RAL Tier1 Operations Report for 17th July 2013

Review of Issues during the week 10th to 17th July 2013.

The CVMFS problems - notably affecting CMS - have been ongoing as we verified that CVMFS client version 2.1.12 works OK. This has been the case and this version has been rolled out across the batch farm.
The Atlas Castor 2.1.13-9 upgrade overran significantly (4 hours) last Wednesday (10th July). The problems were in the updating of the configurations and OS of the head nodes and disk servers. The upgrade was completed OK.
The problem reported last week with connections to the batch server failing has continued. The problem started at the same time as the batch server was updated. This update was rolled back last Thursday (11th) but the problem remains.
On Wednesday late afternoon monitoring showed unusual activity (or lack of it) on the Castor GEN instance which was put into a 'warning' state in the GOC DB overnight . No problems were subsequently identified.

Resolved Disk Server Issues

None

Current operational status and issues

The uplink to the UKLight Router is running on a single 10Gbit link, rather than a pair of such links.
The problem LHCb jobs failing due to long job set-up times is still under investigation.
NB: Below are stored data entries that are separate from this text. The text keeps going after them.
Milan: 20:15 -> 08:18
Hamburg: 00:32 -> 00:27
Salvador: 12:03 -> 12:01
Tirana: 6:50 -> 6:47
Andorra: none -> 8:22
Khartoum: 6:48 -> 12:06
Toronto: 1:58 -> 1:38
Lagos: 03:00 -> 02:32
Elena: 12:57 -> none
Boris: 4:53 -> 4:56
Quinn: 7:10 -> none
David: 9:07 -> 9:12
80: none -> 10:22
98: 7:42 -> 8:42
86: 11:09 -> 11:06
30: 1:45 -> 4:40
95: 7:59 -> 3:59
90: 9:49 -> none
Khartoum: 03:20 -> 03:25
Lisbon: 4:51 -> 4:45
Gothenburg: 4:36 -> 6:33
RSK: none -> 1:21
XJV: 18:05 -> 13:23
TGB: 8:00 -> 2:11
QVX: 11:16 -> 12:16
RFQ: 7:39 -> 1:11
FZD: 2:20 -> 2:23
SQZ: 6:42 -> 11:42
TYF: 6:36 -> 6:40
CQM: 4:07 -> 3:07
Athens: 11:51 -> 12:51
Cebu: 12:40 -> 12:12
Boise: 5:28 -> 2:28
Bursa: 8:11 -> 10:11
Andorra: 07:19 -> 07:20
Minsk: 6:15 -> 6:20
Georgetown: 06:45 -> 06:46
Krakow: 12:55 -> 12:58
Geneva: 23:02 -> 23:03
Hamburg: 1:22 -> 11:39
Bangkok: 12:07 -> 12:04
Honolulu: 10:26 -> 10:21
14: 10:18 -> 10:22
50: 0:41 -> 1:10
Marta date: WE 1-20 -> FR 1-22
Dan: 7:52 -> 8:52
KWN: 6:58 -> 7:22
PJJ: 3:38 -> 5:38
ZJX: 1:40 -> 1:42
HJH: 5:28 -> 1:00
The recent updates to the CVMFS clients to v2.1.12 is promising.
The testing of FTS3 is continuing and the service is being put on a more 'production' footing. (This runs in parallel with our existing FTS2 service).
We are participating in xrootd federated access tests for Atlas.
Testing is ongoing with the proposed new batch system (ARC-CEs, Condor, SL6). Atlas and CMS running work through this. ALICE, LHCb & H1 being brought on-board with the testing.

Ongoing Disk Server Issues

On Thursday evening, 11th July, GDSS664 (AtlasDataDisk, D1T0) failed. There have been significant problems rebuilding the RAID array containing the data and at one point Atlas were warned we may have data loss. However, the server was brought backup on Tuesday (16th) and following checksumming of a sample of files to validate the data the server is being drained ahead of further investigations.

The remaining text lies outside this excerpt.